Review of Sabah, Sarawak Agreements unnecessary, says minister

A traditional herbal medicine seller waits for customers at Donggongon Tamu (Pasar Donggongon) in Penampang, Sabah on August 30, 2013. — Picture by Choo Choy May
A traditional herbal medicine seller waits for customers at Donggongon Tamu (Pasar Donggongon) in Penampang, Sabah on August 30, 2013. — Picture by Choo Choy May

KUALA LUMPUR, Nov 13 — Putrajaya has shot down a lawmaker’s call to revisit the 20- and 18-point agreements made between Sabah, Sarawak and Malaya in the formation of Malaysia.

Minister in the Prime Minister’s Department Nancy Shukri, who handles the law portfolio, said that the federal government has never neglected any state since the country’s formation in 1963.

“In light of that, the government is of the view that there is no need for a white paper on this issue,” she said in a brief written parliamentary reply to Penampang MP Darrel Leiking dated November 11.

Earlier today, Speaker Tan Sri Pandikar Amin Mulia rejected an emergency motion tabled by Leiking, seeking the establishment of a special committee comprising experts and lawmakers to review the multi-point agreements and to enforce provisions laid out in the Malaysia Agreement.

Leiking said he could not understand the Speaker’s rationale in rejecting the motion, as he claimed the 20- and 18-point agreements, along with limited development and unequal treatment as Malaysians, have become a staple of discussions among residents in Sabah and Sarawak, be it in coffee shops or on social media.

“Despite the attendance of the MPs from Sabah and Sarawak, the Speaker of Dewan Rakyat (sic) had rejected the motion on the ground that this issue of public interest is not urgent and does not need urgent debating by the rest of the MPs,” the PKR lawmaker said in a statement issued to the media at the Parliament lobby.

Leiking said there have been numerous incidents affecting the East Malaysian states of late, from the Lahad Datu intrusion to the use of the word “Allah” and the recent Ambank murder-robbery by a security guard with a fake MyKad who claimed he was from Sabah.

By dismissing his motion as “not urgent”, Leiking said it only showed that the ruling Barisan Nasional coalition has little regard for its so-called “fixed deposit” states of Sabah and Sarawak.

“As far as I am concerned, thousands of Sabahans and Sarawakians want the issues of 20/18 Points and Malaysia Agreement 1963 be deliberated in the highest law-making body in Malaysia.

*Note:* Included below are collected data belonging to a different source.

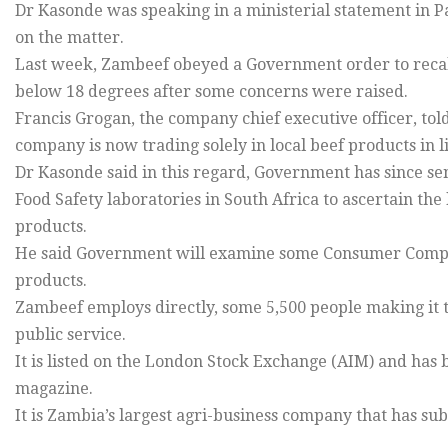
Dr Kasonde was speaking in a ministerial statement in P
on the matter.
Last week, Zambeef obeyed a Government order to recall 
below 18 degrees after some concerns were raised.
Francis Grogan, the company chief executive officer, told
company is now trading solely in local beef products in 
Dr Kasonde said in this regard, Government has since se
Food Safety laboratories in South Africa to ascertain the
products.
He said Government will examine some Consumer Compe
products.
Zambeef employs directly, some 5,500 people making it 
public service.
It is listed on the London Stock Exchange (AIM) and has b
magazine.
It is Zambia’s largest agri-business company that has su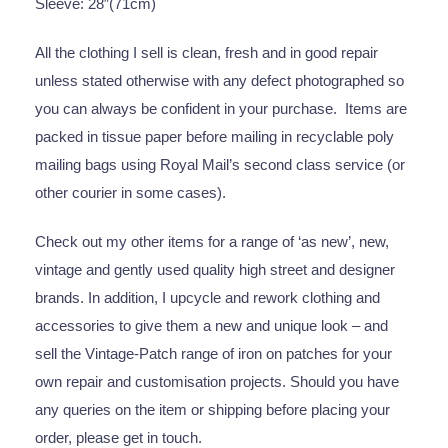
Sleeve: 28″(71cm)
All the clothing I sell is clean, fresh and in good repair
unless stated otherwise with any defect photographed so
you can always be confident in your purchase. Items are
packed in tissue paper before mailing in recyclable poly
mailing bags using Royal Mail’s second class service (or
other courier in some cases).
Check out my other items for a range of ‘as new’, new,
vintage and gently used quality high street and designer
brands. In addition, I upcycle and rework clothing and
accessories to give them a new and unique look – and
sell the Vintage-Patch range of iron on patches for your
own repair and customisation projects. Should you have
any queries on the item or shipping before placing your
order, please get in touch.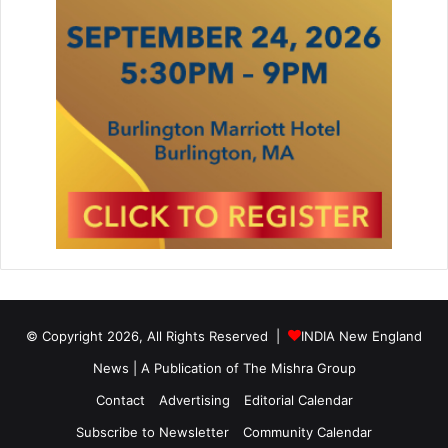
© Copyright 2026, All Rights Reserved |
INDIA New England
News | A Publication of
The Mishra Group
Contact
Advertising
Editorial Calendar
Subscribe to Newsletter
Community Calendar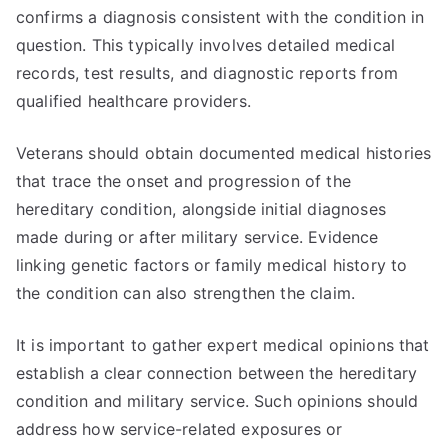
confirms a diagnosis consistent with the condition in
question. This typically involves detailed medical
records, test results, and diagnostic reports from
qualified healthcare providers.
Veterans should obtain documented medical histories
that trace the onset and progression of the
hereditary condition, alongside initial diagnoses
made during or after military service. Evidence
linking genetic factors or family medical history to
the condition can also strengthen the claim.
It is important to gather expert medical opinions that
establish a clear connection between the hereditary
condition and military service. Such opinions should
address how service-related exposures or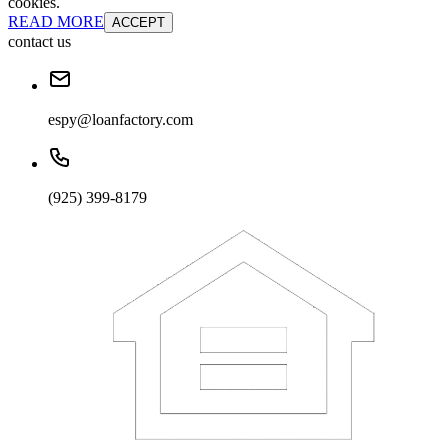
cookies.
READ MORE
ACCEPT
contact us
espy@loanfactory.com
(925) 399-8179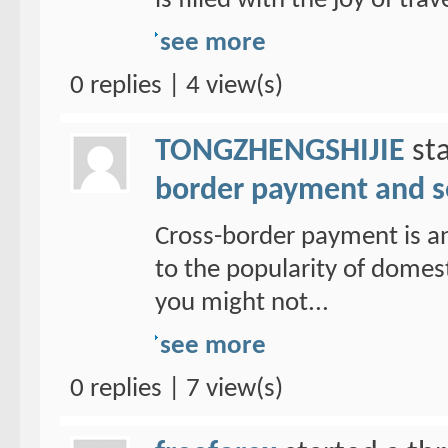
is filled with the joy of trav
see more
0 replies | 4 view(s)
TONGZHENGSHIJIE
sta
border payment and s
Cross-border payment is a
to the popularity of domes
you might not...
see more
0 replies | 7 view(s)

These issues transcends (sic) political motivation because it will affect our children’s children in the future,” he said.

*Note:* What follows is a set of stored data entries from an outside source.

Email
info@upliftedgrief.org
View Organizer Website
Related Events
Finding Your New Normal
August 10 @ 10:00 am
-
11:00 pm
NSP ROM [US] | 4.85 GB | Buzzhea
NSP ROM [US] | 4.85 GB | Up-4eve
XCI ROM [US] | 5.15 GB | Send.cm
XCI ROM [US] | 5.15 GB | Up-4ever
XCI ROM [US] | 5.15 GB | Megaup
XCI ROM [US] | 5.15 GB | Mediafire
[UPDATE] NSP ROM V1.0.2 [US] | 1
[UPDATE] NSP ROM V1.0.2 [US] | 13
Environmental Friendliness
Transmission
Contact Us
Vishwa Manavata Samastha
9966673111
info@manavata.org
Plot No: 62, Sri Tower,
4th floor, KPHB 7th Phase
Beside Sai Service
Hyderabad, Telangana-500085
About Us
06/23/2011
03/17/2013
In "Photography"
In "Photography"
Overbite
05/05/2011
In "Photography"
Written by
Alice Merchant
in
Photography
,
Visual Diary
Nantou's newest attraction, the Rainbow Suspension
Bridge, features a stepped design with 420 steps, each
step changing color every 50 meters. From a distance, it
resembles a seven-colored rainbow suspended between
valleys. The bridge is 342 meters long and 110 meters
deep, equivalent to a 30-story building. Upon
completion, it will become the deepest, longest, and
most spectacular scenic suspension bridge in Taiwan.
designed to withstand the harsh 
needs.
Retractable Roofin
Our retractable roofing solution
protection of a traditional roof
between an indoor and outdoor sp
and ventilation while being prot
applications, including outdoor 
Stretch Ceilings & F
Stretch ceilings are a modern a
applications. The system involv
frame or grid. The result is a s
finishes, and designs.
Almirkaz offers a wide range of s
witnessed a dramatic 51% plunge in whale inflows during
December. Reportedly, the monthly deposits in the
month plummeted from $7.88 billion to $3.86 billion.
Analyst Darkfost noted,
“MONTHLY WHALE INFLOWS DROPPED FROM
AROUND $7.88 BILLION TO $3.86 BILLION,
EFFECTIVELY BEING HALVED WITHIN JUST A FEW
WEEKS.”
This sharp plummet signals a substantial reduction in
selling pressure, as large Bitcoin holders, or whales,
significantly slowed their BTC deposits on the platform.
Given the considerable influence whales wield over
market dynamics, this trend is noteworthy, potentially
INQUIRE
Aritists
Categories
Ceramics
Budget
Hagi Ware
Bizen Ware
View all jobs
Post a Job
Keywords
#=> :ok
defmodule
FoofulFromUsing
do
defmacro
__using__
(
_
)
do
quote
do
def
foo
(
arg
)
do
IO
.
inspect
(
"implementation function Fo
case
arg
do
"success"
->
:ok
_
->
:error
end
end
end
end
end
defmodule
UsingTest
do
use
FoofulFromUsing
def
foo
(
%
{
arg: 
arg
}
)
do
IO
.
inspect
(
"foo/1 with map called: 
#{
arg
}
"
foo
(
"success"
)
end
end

Leiking also took a swipe at Shukri over her written reply, saying that it did not seem like BN parliamentarians were keen on taking care of their own.

“The enforcement of the safeguards of Sabah and Sarawak under 20/18 Points and Malaysia Agreement 1963 should be a big concern for any MPs from Sabah and Sarawak. But the big question now is, are the BN MPs from Sabah and Sarawak willing to do so,” he said.

The 20- and 18-point agreements were written under the auspices of the Cobbold Commission in 1962, outlining safeguards to the interests, rights and autonomy of the people of Sabah and Sarawak as equal partners with Malaya and Singapore in the formation of Malaysia.

Proponents of the multi-point agreements have long argued that despite the initial deal, many of the principles were not incorporated into the federal constitution and largely ignored over the years, in favour of rapid development on the peninsula.